Just a few hours ago she had been full of life and love, laughing as she took off on her small bike.  But for some reason she had disobeyed her parents' strict rule and she had veered off the sidewalk and into the street where the unseeing driver, a teenager all of 16, ran into her, ran over her, and now they were here, begging for her life.

            The doctors had come to say they had done everything they could.  It was now in the hands of God, and the parents wondered as any parent would, if they could trust God with the life of their child.  Still it was their only hope and so they bent over with their pastor in prayer.

            In that moment, in the midst of their desperation, in the midst of their doubt, they discovered the true meaning of faith, for faith is often most evident in the moments of our greatest doubt, for faith is trusting when nothing is certain.  It is believing in the good in the midst of the evil, believing in love in the midst of hate, believing in life on the verge of death.  It is believing when all the evidence around you screams out the question "How can you possibly believe?"

            And in the moment of that question, in the moment of our greatest challenges, we see the truth that Paul Tillich once saw when he wrote, "Doubt is not the opposite of faith.

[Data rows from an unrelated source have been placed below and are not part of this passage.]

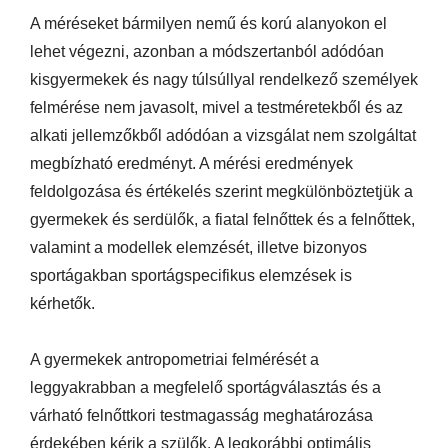
A méréseket bármilyen nemű és korú alanyokon el
lehet végezni, azonban a módszertanból adódóan
kisgyermekek és nagy túlsúllyal rendelkező személyek
felmérése nem javasolt, mivel a testméretekből és az
alkati jellemzőkből adódóan a vizsgálat nem szolgáltat
megbízható eredményt. A mérési eredmények
feldolgozása és értékelés szerint megkülönböztetjük a
gyermekek és serdülők, a fiatal felnőttek és a felnőttek,
valamint a modellek elemzését, illetve bizonyos
sportágakban sportágspecifikus elemzések is
kérhetők.
A gyermekek antropometriai felmérését a
leggyakrabban a megfelelő sportágválasztás és a
várható felnőttkori testmagasság meghatározása
érdekében kérik a szülők. A legkorábbi optimális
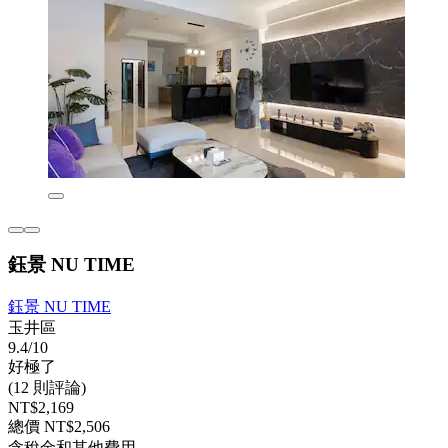
鈺景 NU TIME
鈺景 NU TIME
玉井區
9.4/10
好極了
(12 則評論)
NT$2,169
總價 NT$2,506
含稅金和其他費用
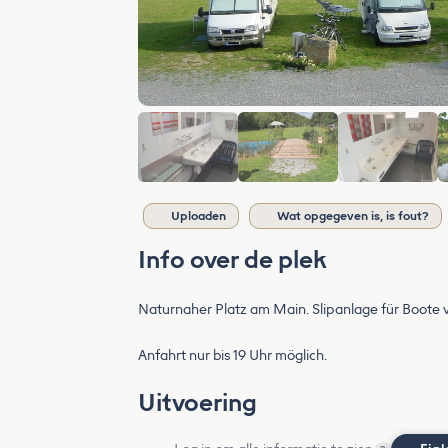
Uploaden
Wat opgegeven is, is fout?
Info over de plek
Naturnaher Platz am Main. Slipanlage für Boote v
Anfahrt nur bis 19 Uhr möglich.
Uitvoering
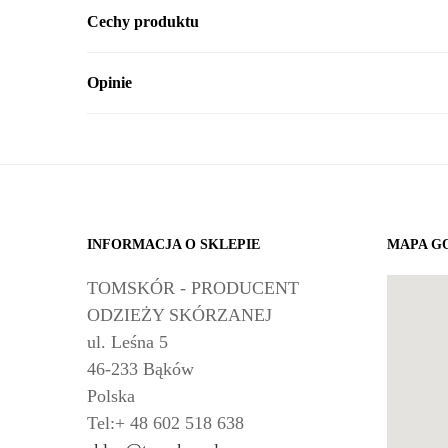
Cechy produktu
Opinie
INFORMACJA O SKLEPIE
MAPA G
TOMSKÓR - PRODUCENT
ODZIEŻY SKÓRZANEJ
ul. Leśna 5
46-233 Bąków
Polska
Tel:+ 48 602 518 638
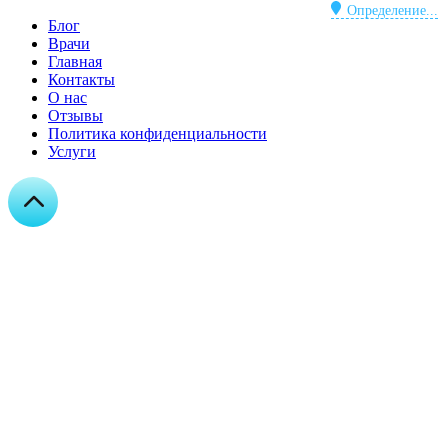
Определение...
Блог
Врачи
Главная
Контакты
О нас
Отзывы
Политика конфиденциальности
Услуги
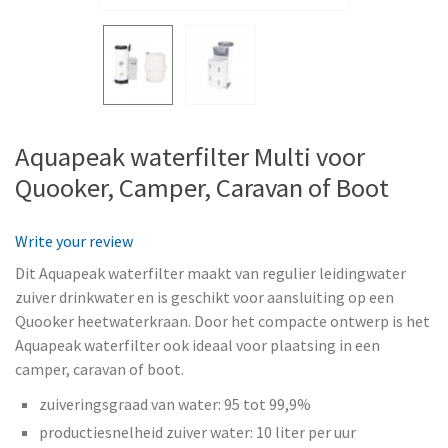
Aquapeak waterfilter Multi voor
Quooker, Camper, Caravan of Boot
Write your review
Dit Aquapeak waterfilter maakt van regulier leidingwater
zuiver drinkwater en is geschikt voor aansluiting op een
Quooker heetwaterkraan. Door het compacte ontwerp is het
Aquapeak waterfilter ook ideaal voor plaatsing in een
camper, caravan of boot.
zuiveringsgraad van water: 95 tot 99,9%
productiesnelheid zuiver water: 10 liter per uur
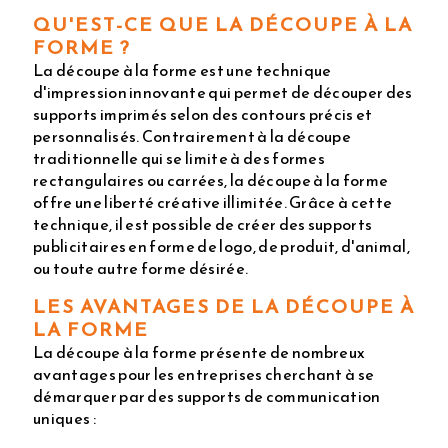
QU'EST-CE QUE LA DÉCOUPE À LA
FORME ?
La découpe à la forme est une technique
d'impression innovante qui permet de découper des
supports imprimés selon des contours précis et
personnalisés. Contrairement à la découpe
traditionnelle qui se limite à des formes
rectangulaires ou carrées, la découpe à la forme
offre une liberté créative illimitée. Grâce à cette
technique, il est possible de créer des supports
publicitaires en forme de logo, de produit, d'animal,
ou toute autre forme désirée.
LES AVANTAGES DE LA DÉCOUPE À
LA FORME
La découpe à la forme présente de nombreux
avantages pour les entreprises cherchant à se
démarquer par des supports de communication
uniques :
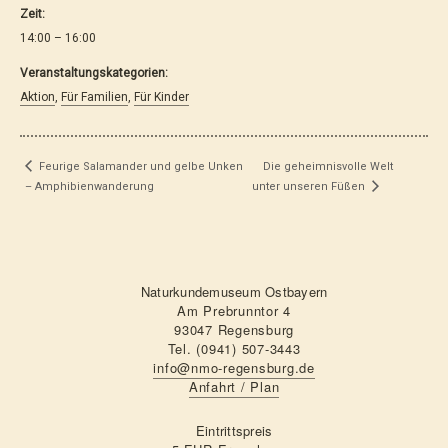
Zeit:
14:00 – 16:00
Veranstaltungskategorien:
Aktion
,
Für Familien
,
Für Kinder
Die geheimnisvolle Welt
Feurige Salamander und gelbe Unken
– Amphibienwanderung
unter unseren Füßen
Naturkundemuseum Ostbayern
Am Prebrunntor 4
93047 Regensburg
Tel. (0941) 507-3443
info@nmo-regensburg.de
Anfahrt / Plan
Eintrittspreis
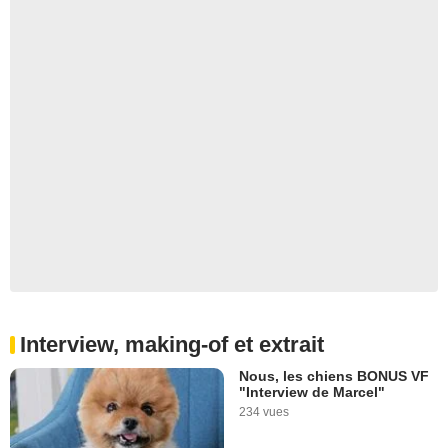
Interview, making-of et extrait
Nous, les chiens BONUS VF
"Interview de Marcel"
234 vues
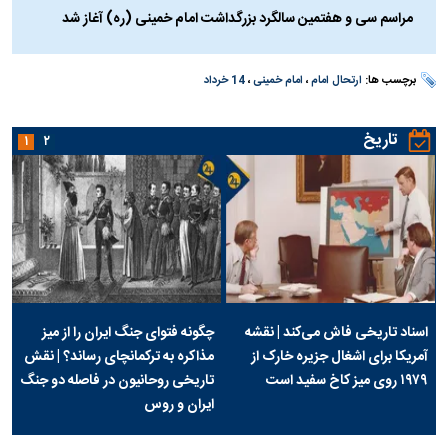
مراسم سی و هفتمین سالگرد بزرگداشت امام خمینی (ره) آغاز شد
برچسب ها:
ارتحال امام
،
امام خمینی
،
14 خرداد
تاریخ
۱
۲
اسناد تاریخی فاش می‌کند | نقشه
چگونه فتوای جنگ ایران را از میز
آمریکا برای اشغال جزیره خارک از
مذاکره به ترکمانچای رساند؟ | نقش
۱۹۷۹ روی میز کاخ سفید است
تاریخی روحانیون در فاصله دو جنگ
ایران و روس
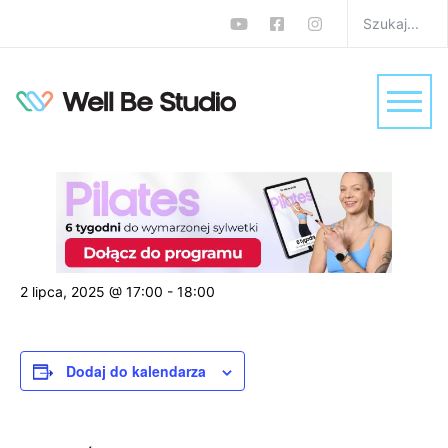
« Wszystkie Wydarzenia
wydarzenie już minęło.
Trening FBW w domu bez sprzętu –
SPALANIE tkanki tłuszczowej
2 lipca, 2025 @ 17:00
-
18:00
Dodaj do kalendarza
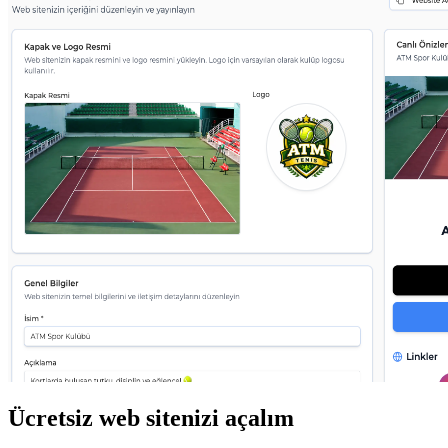
Ücretsiz web sitenizi açalım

It is an element of faith."

I remember, I once had a Sunday School teacher who gave us great gifts of wisdom which have helped me throughout my life, and one thing she would often say is, "If your faith cannot stand up to questions and doubts, it is not faith at all."

Faith is not a belief in a provable, scientific fact.  It is much more like a journey without maps, not quite knowing where you are headed but moving ahead any way, climbing the mountains hoping to see the vistas ahead.

So in our faith, we can cry out with the father who appears before Jesus in the scriptures, begging for the life of his child, "Lord, I believe.  Help my unbelief."

It is in those moments, those pivotal moments of our lives when everything hangs in the balance that we know that faith is not merely praying upon your knees at night.  It is moving through the darkness keeping our eyes on the light.

Which brings us to hope - the perseverance in faith, the belief that helps you manage to put one foot in front of the other.  It is desire and expectation rolled into one, the parent of faith, for without hope, faith could not be born.  But hope is more than just wishful thinking.  It is believing that God is faithful no matter what our experience is telling us.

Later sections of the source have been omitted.